One much smaller party will be reasonably satisfied with their result. Britain First took a big gamble in choosing to stand in Tamworth where their candidate – deputy party leader Ashlea Simon – has no local connections. However, Ms Simon and party leader Paul Golding perceived that Tamworth is strongly pro-Brexit and felt that especially the White working-class section of its electorate might prove receptive to Britain First’s message.
After carrying out a serious and energetic campaign in Tamworth, Ms Simon polled 2.3% and finished in fourth place (ahead of the Greens and Liberal Democrats).

H&D is not especially sympathetic to Britain First’s brand of civic nationalism, with its intense focus on hostility to Islam and its insistence on multi-racialism. But we can see that while this is far from an outstanding result, it is much better than the three previous large scale BF campaigns, at the Rochester & Strood and Wakefield by-elections, and the 2016 London mayoral election.
In short, this was not a great result for Ms Simon, but certainly not a disaster – bearing in mind that the party has far less resources than Reform UK and does not enjoy the regular hype on GB News that is still given to Tice’s party.
With the BNP moribund, the NF barely functioning as an electoral party, neither PA nor the Homeland Party yet being registered, and the British Democrats yet to take off as a significant force at the ballot box, Mr Golding and Ms Simon will be regarded by some H&D readers as the next best thing to having a real racial nationalist party.
However, for some of us the lesson of this week’s by-elections is that all forms of civic nationalism are failing – not only failing to offer principled opposition to the zeitgeist, but also failing in their own terms at even the shabbiest and most ‘pragmatic’ level of politics.

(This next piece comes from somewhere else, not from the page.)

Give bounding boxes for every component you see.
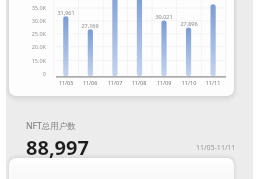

The 4.6% polled at yesterday’s Mid Bedfordshire by-election by a local parish councillor standing as an independent parliamentary candidate – and the low turnouts in both constituencies (especially Tamworth) – show the extent of public disillusionment with the mainstream parties. Some form of nationalist party ought to be capable of getting its act together and mobilising this disillusionment, even with only a fraction of the funds that have been wasted on UKIP, Reform UK and various pro-Brexit splinter parties.